In 2014, the League of American Bicyclists named the City of Bloomington a gold-level Bicycle Friendly Community. Now, a joint bike-share project between the City of Bloomington and Indiana University, scheduled to launch in March or April, will make Bloomington even more bicycle-friendly.

Initially, 150 bicycles will be available to residents and visitors on a pay-per-use basis, according to Beth Rosenbarger, the City’s pedestrian and bicycle coordinator, and Kevin Whited, IU’s transportation demand management coordinator and bicycle manager. Rosenbarger and Whited, who have been discussing the idea of a joint bike-share program since October 2016, say that number could eventually grow to 700–800 bikes, or about one bike per 100 residents.

The City’s Beth Rosenbarger and IU’s Kevin Whited. Photo by James Kellar

“Bike shares are an emerging business, with lots of learning going on right now,” Rosenbarger says. “We’ll have phase-ins and see how things go.”

Rosenbarger says the program will use existing bike pathways, focusing on city-campus overlap areas (an as-yet undefined downtown sector and areas adjacent to campus) as well as the B-Line Trail.

“These bicycles will improve the connectivity of the area without adding to traffic congestion,” Whited says.

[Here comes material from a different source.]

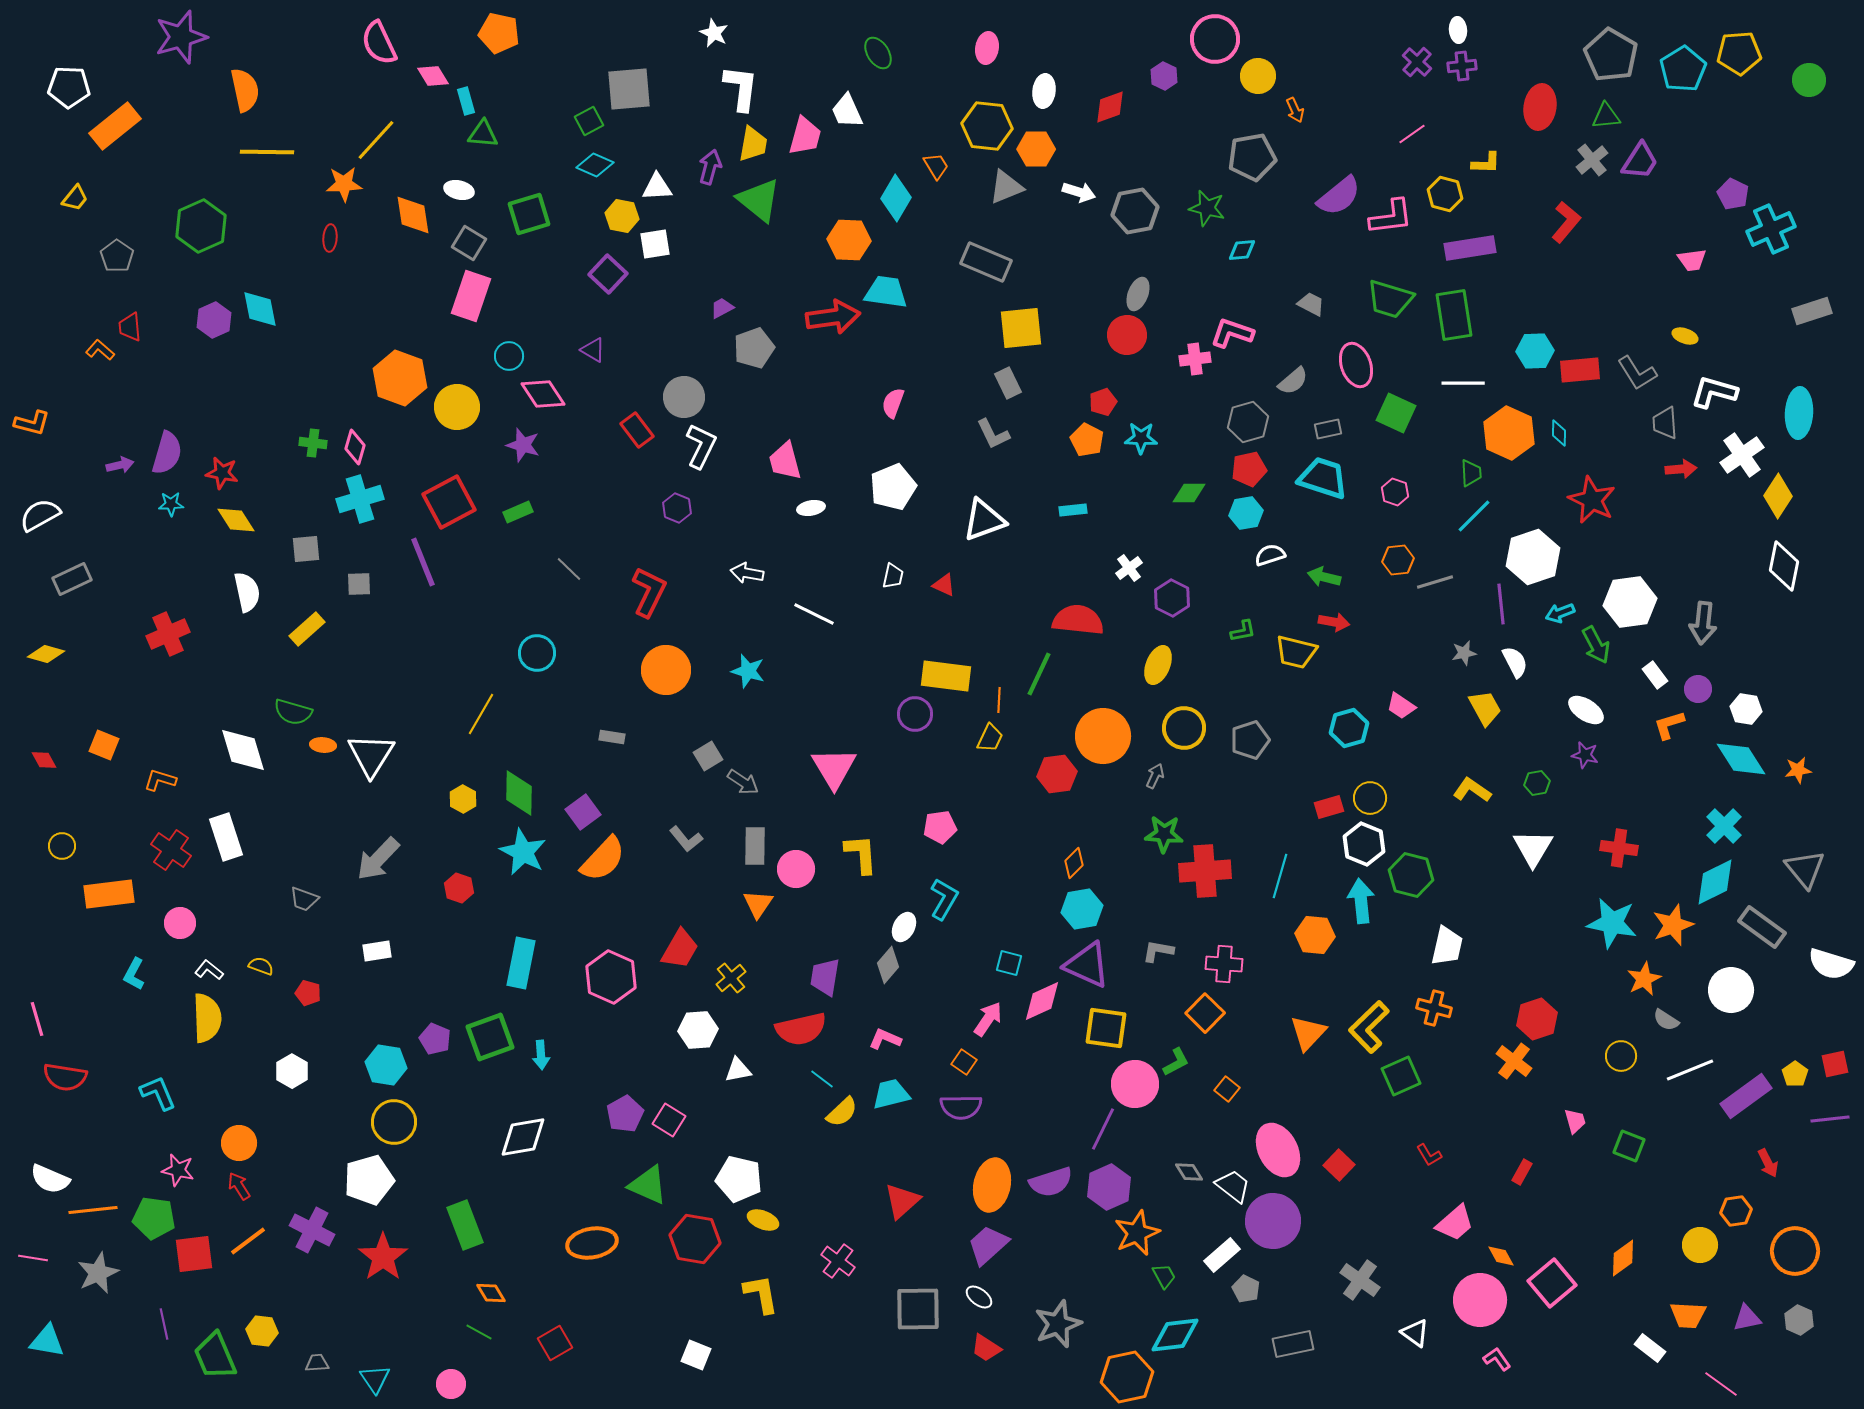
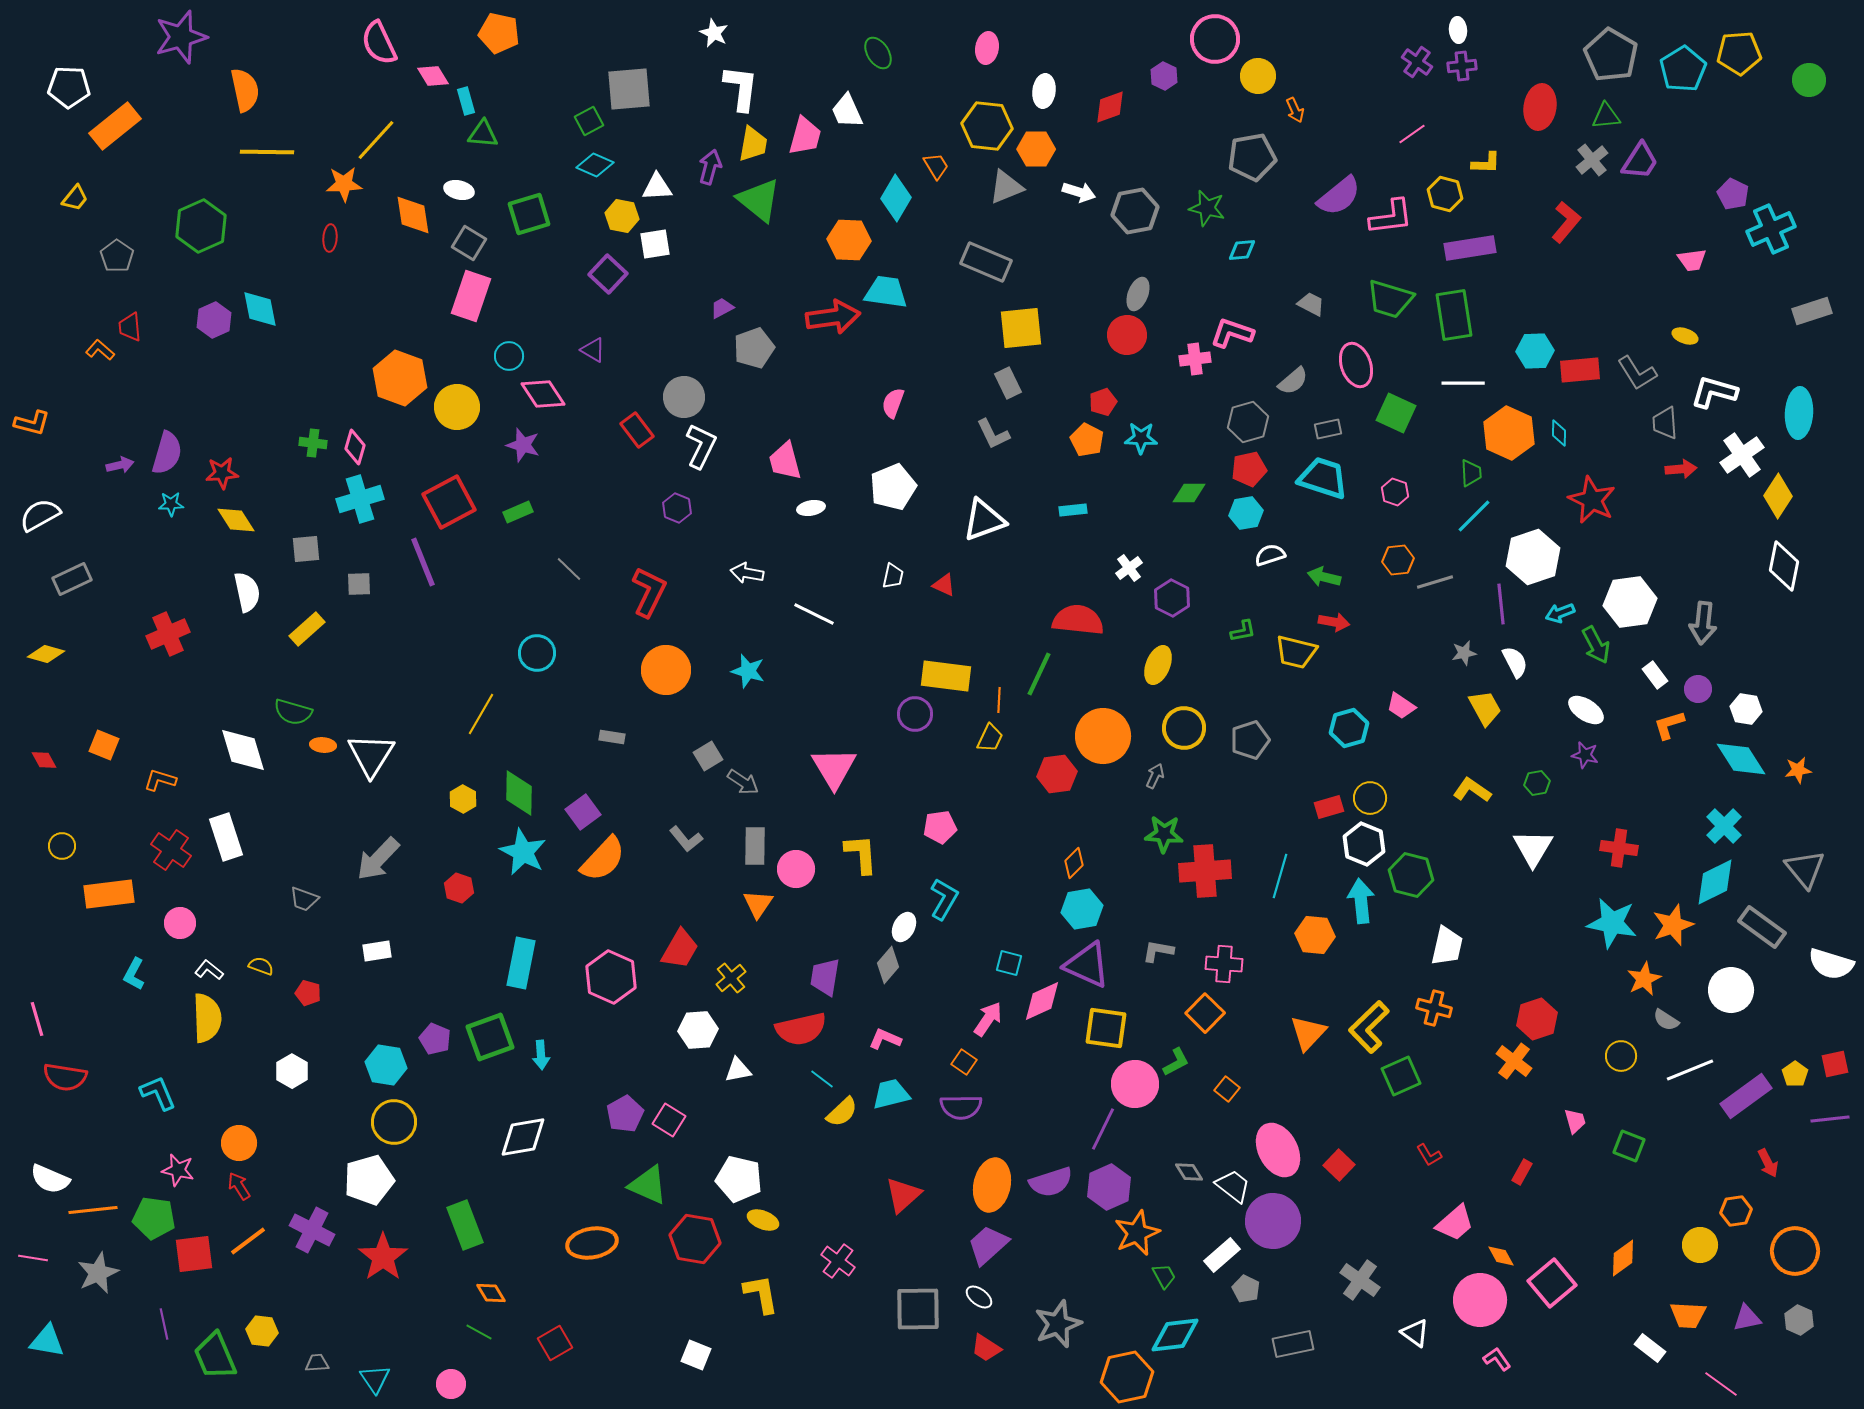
purple cross at (1417, 62): rotated 8 degrees counterclockwise
red star at (222, 473): rotated 16 degrees counterclockwise
red triangle at (902, 1201): moved 1 px right, 6 px up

In November, the City and IU issued a request for proposals to 17 potential vendors. The winning vendor will provide bikes, collect and return them to high-demand areas, and provide bicycle maintenance at local bike shops. It will operate under City and campus regulations.

The bikes will be high-sitting, step-through models called Dutch-style or town bikes, all the same yet-to-be-determined color. The bikes will have seven speeds for negotiating Bloomington’s hills, GPS tracking, and include lights, a bell, and a basket.

Users will request bikes via smartphone apps, be directed to the closest available bike station, and scan bar codes to unlock them. The cost will be about 50 cents per 15 minutes. Payment methods and other details will be determined by the City, IU, and the winning vendor.

“Bike-Share will be great for the environment, great for city streets, and great for community health,” Rosenbarger says.

In November, the League of American Bicyclists named IU a silver-level Bicycle Friendly University. “I’m pretty sure Bike Share will help us get to gold,” Whited says.